In-situ X-ray diffraction and radiography of iron-silicate-water-sulfur system simulating behaviors of light elements during early Earth's core-mantle segregation

The Earth's iron-rich core contains light elements. Studying the interaction of multiple light elements with iron and silicates during core-mantle segregation process in early Earth evolution has become important. In-situ X-ray diffraction and imaging observations of the iron-silicate-water-sulfur system at 5-10 GPa, up to approximately 1900 degrees C, were used to elucidate sequential reactions: phase transformation and hydrogenation of iron, and formation of iron sulfide and silicates. The newly constructed X-ray imaging system achieved spatial resolution of approx. 10 mu m for this study to show iron blob formation and motion.
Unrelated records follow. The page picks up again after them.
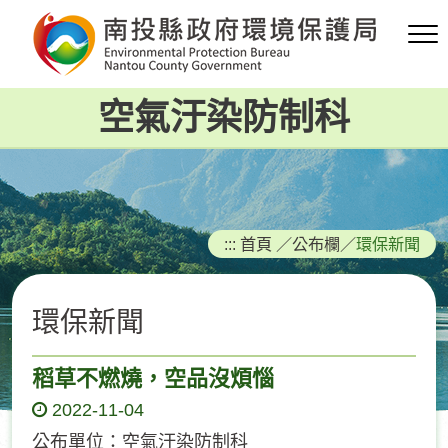
跳
到
主
要
空氣汙染防制科
內
容
區
塊
:::
首頁
／
公布欄
／
環保新聞
環保新聞
稻草不燃燒，空品沒煩惱
2022-11-04
公布單位：空氣汙染防制科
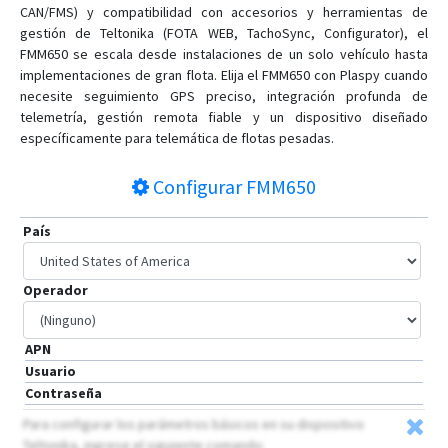
CAN/FMS) y compatibilidad con accesorios y herramientas de
gestión de Teltonika (FOTA WEB, TachoSync, Configurator), el
FMM650 se escala desde instalaciones de un solo vehículo hasta
implementaciones de gran flota. Elija el FMM650 con Plaspy cuando
necesite seguimiento GPS preciso, integración profunda de
telemetría, gestión remota fiable y un dispositivo diseñado
específicamente para telemática de flotas pesadas.
Configurar
FMM650
País
Operador
APN
Usuario
Contraseña
Para configurar los parámetros básicos en su dispositivo
Teltonika, ingrese el siguiente comando:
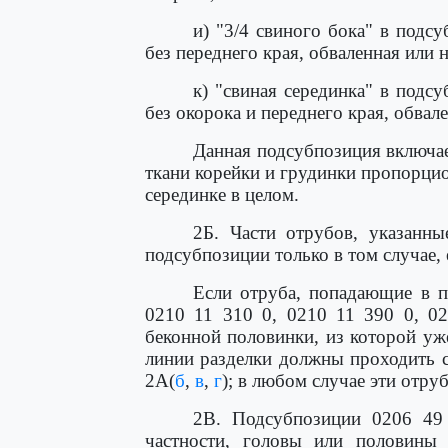
и) "3/4 свиного бока" в подс
без переднего края, обваленная или 
к) "свиная серединка" в подс
без окорока и переднего края, обвал
Данная подсубпозиция включае
ткани корейки и грудинки пропорци
серединке в целом.
2Б. Части отрубов, указанн
подсубпозиции только в том случае,
Если отруба, попадающие в п
0210 11 310 0, 0210 11 390 0, 0
беконной половинки, из которой уж
линии разделки должны проходить с
2А(
б
,
в
,
г
); в любом случае эти отру
2В. Подсубпозиции 0206 49
частности, головы или половины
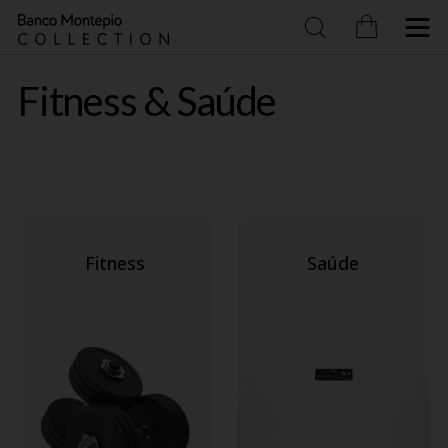
Exemplo representativo: TAEG de 9,8% p
O crédito anunciado é exclusivo para a
Prazo sujeito à seguinte regra: a soma d
Exemplo representativo Cartão Crédito 
Fitness & Saúde
Fitness
Saúde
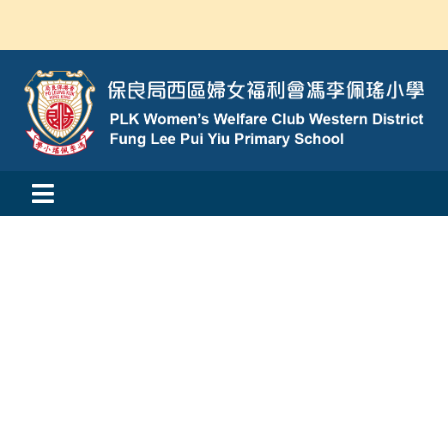
Skip
to
content
Toggle
活動消息
Navigation
認識我們
學與教
校風及學生支援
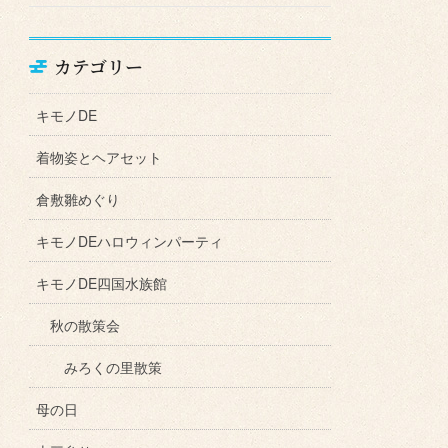
カテゴリー
キモノDE
着物姿とヘアセット
倉敷雛めぐり
キモノDEハロウィンパーティ
キモノDE四国水族館
秋の散策会
みろくの里散策
母の日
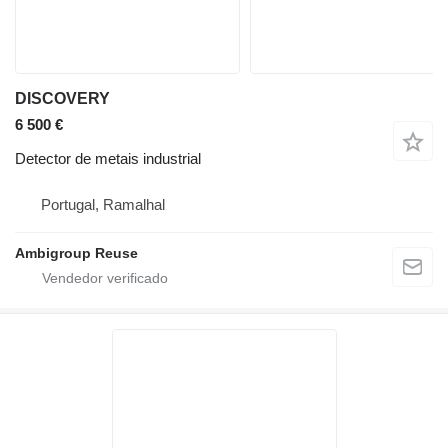
DISCOVERY
6 500 €
Detector de metais industrial
Portugal, Ramalhal
Ambigroup Reuse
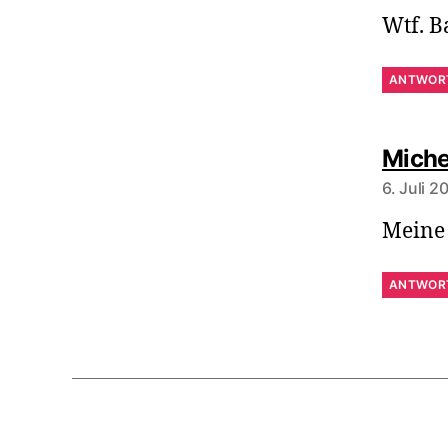
Wtf. B
ANTWOR
Miche
6. Juli 
Meine 
ANTWOR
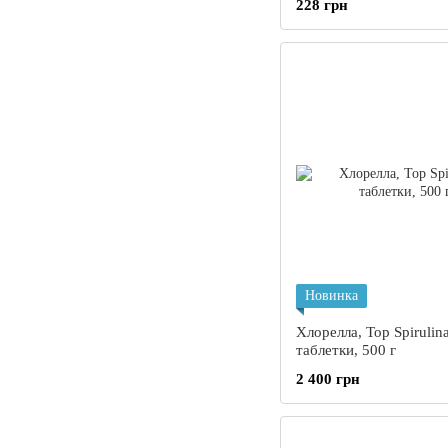
228 грн
и сахара в крови, пов
работоспособности), Г
90 таблеток
Новинка
Хлорелла, Top Spirulina
таблетки, 500 г
2 400 грн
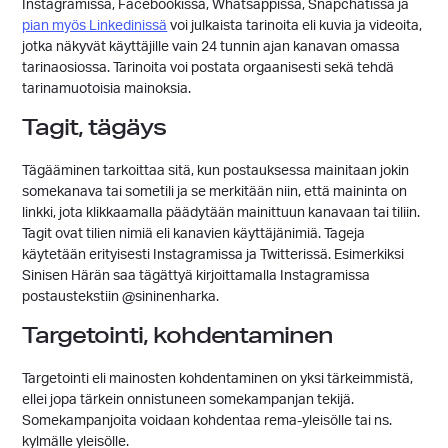
Instagramissa, Facebookissa, Whatsappissa, Snapchatissa ja
pian myös Linkedinissä
voi julkaista tarinoita eli kuvia ja videoita,
jotka näkyvät käyttäjille vain 24 tunnin ajan kanavan omassa
tarinaosiossa. Tarinoita voi postata orgaanisesti sekä tehdä
tarinamuotoisia mainoksia.
Tagit, tägäys
Tägääminen tarkoittaa sitä, kun postauksessa mainitaan jokin
somekanava tai sometili ja se merkitään niin, että maininta on
linkki, jota klikkaamalla päädytään mainittuun kanavaan tai tiliin.
Tagit ovat tilien nimiä eli kanavien käyttäjänimiä. Tageja
käytetään erityisesti Instagramissa ja Twitterissä. Esimerkiksi
Sinisen Härän saa tägättyä kirjoittamalla Instagramissa
postaustekstiin @sininenharka.
Targetointi, kohdentaminen
Targetointi eli mainosten kohdentaminen on yksi tärkeimmistä,
ellei jopa tärkein onnistuneen somekampanjan tekijä.
Somekampanjoita voidaan kohdentaa rema-yleisölle tai ns.
kylmälle yleisölle.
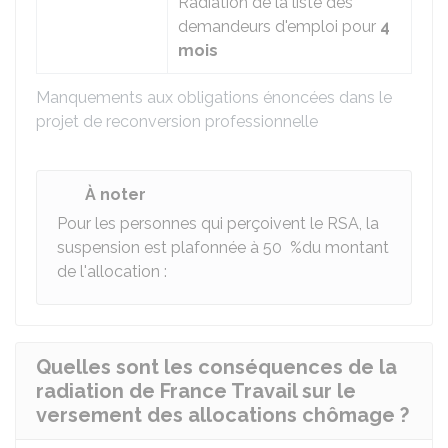
Radiation de la liste des
demandeurs d'emploi pour
4
mois
Manquements aux obligations énoncées dans le
projet de reconversion professionnelle
À noter
Pour les personnes qui perçoivent le RSA, la
suspension est plafonnée à
50 %
du montant
de l'allocation :
Quelles sont les conséquences de la
radiation de France Travail sur le
versement des allocations chômage ?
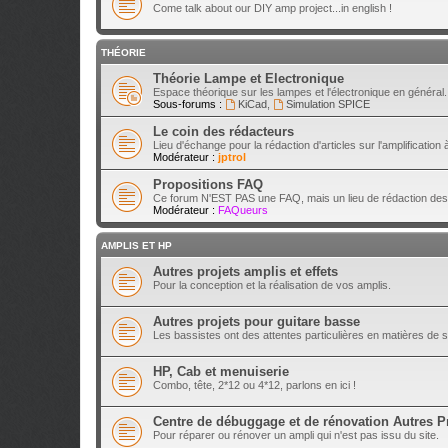
Come talk about our DIY amp project...in english !
THÉORIE
Théorie Lampe et Electronique
Espace théorique sur les lampes et l'électronique en général.
Sous-forums :
KiCad
,
Simulation SPICE
Le coin des rédacteurs
Lieu d'échange pour la rédaction d'articles sur l'amplification
Modérateur :
jptrol
Propositions FAQ
Ce forum N'EST PAS une FAQ, mais un lieu de rédaction des
Modérateur :
FAQueurs
AMPLIS ET HP
Autres projets amplis et effets
Pour la conception et la réalisation de vos amplis.
Autres projets pour guitare basse
Les bassistes ont des attentes particulières en matières de s
HP, Cab et menuiserie
Combo, tête, 2*12 ou 4*12, parlons en ici !
Centre de débuggage et de rénovation Autres P
Pour réparer ou rénover un ampli qui n'est pas issu du site.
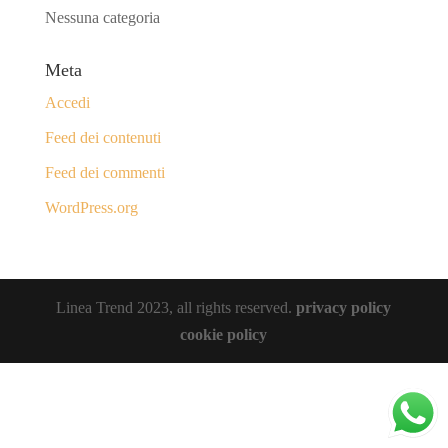
Nessuna categoria
Meta
Accedi
Feed dei contenuti
Feed dei commenti
WordPress.org
Linea Trend 2023, all rights reserved.
privacy policy
cookie policy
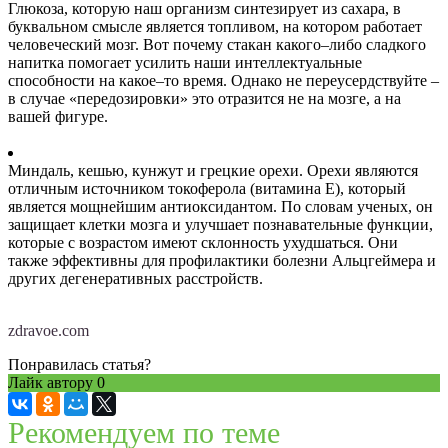
Глюкоза, которую наш организм синтезирует из сахара, в
буквальном смысле является топливом, на котором работает
человеческий мозг. Вот почему стакан какого–либо сладкого
напитка помогает усилить наши интеллектуальные
способности на какое–то время. Однако не переусердствуйте –
в случае «передозировки» это отразится не на мозге, а на
вашей фигуре.
Миндаль, кешью, кунжут и грецкие орехи. Орехи являются
отличным источником токоферола (витамина Е), который
является мощнейшим антиоксидантом. По словам ученых, он
защищает клетки мозга и улучшает познавательные функции,
которые с возрастом имеют склонность ухудшаться. Они
также эффективны для профилактики болезни Альцгеймера и
других дегенеративных расстройств.
zdravoe.com
Понравилась статья?
Лайк автору
0
Рекомендуем по теме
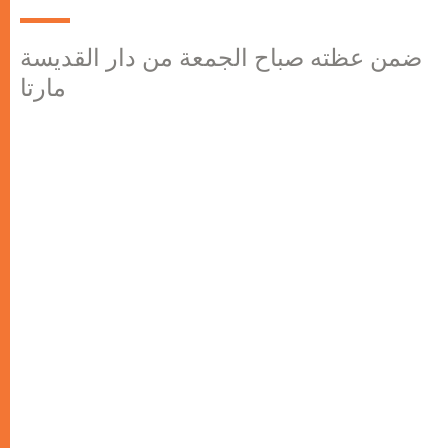
ضمن عظته صباح الجمعة من دار القديسة
مارتا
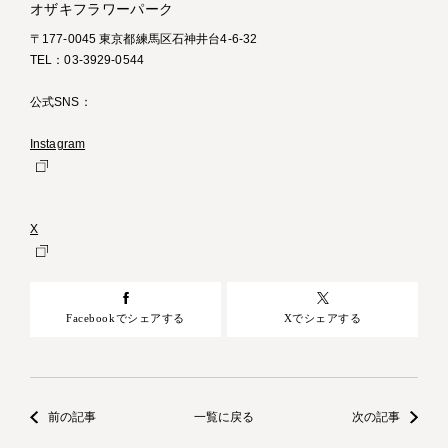
オザキフラワーパーク
〒177-0045 東京都練馬区石神井台4-6-32
TEL：03-3929-0544
公式SNS：
Instagram
X
Facebookでシェアする
Xでシェアする
前の記事
一覧に戻る
次の記事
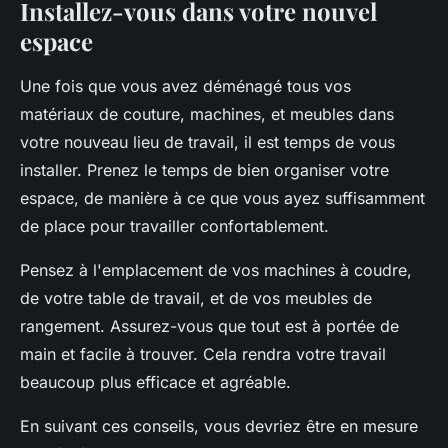
Installez-vous dans votre nouvel
espace
Une fois que vous avez déménagé tous vos
matériaux de couture, machines, et meubles dans
votre nouveau lieu de travail, il est temps de vous
installer. Prenez le temps de bien organiser votre
espace, de manière à ce que vous ayez suffisamment
de place pour travailler confortablement.
Pensez à l'emplacement de vos machines à coudre,
de votre table de travail, et de vos meubles de
rangement. Assurez-vous que tout est à portée de
main et facile à trouver. Cela rendra votre travail
beaucoup plus efficace et agréable.
En suivant ces conseils, vous devriez être en mesure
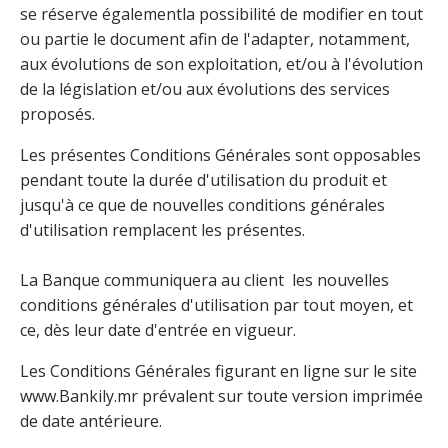
se réserve égalementla possibilité de modifier en tout
ou partie le document afin de l'adapter, notamment,
aux évolutions de son exploitation, et/ou à l'évolution
de la législation et/ou aux évolutions des services
proposés.
Les présentes Conditions Générales sont opposables
pendant toute la durée d'utilisation du produit et
jusqu'à ce que de nouvelles conditions générales
d'utilisation remplacent les présentes.
La Banque communiquera au client les nouvelles
conditions générales d'utilisation par tout moyen, et
ce, dès leur date d'entrée en vigueur.
Les Conditions Générales figurant en ligne sur le site
www.Bankily.mr prévalent sur toute version imprimée
de date antérieure.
Sulfur distorted the iron blob shape and affected blob growth during heating by reducing the interfacial energy between molten iron and silicates. Light elements in the molten iron and the remaining silicate grains affected core-mantle segregation in the primitive Earth as temperatures increased. Carbon and silicon were incorporated into liquid Fe during later processes at higher temperatures.

Automated summary

The interaction of light elements with iron and silicates in Earth's core-mantle segregation process is crucial for understanding early Earth evolution. This study used in-situ X-ray diffraction and imaging observations to investigate the sequential reactions and formation of iron sulfide and silicates. The results showed that sulfur affected the shape and growth of iron blobs by reducing the interfacial energy between molten iron and silicates. Light elements and remaining silicate grains also played a role in core-mantle segregation as temperatures increased. Carbon and silicon were incorporated into liquid iron during later processes at higher temperatures.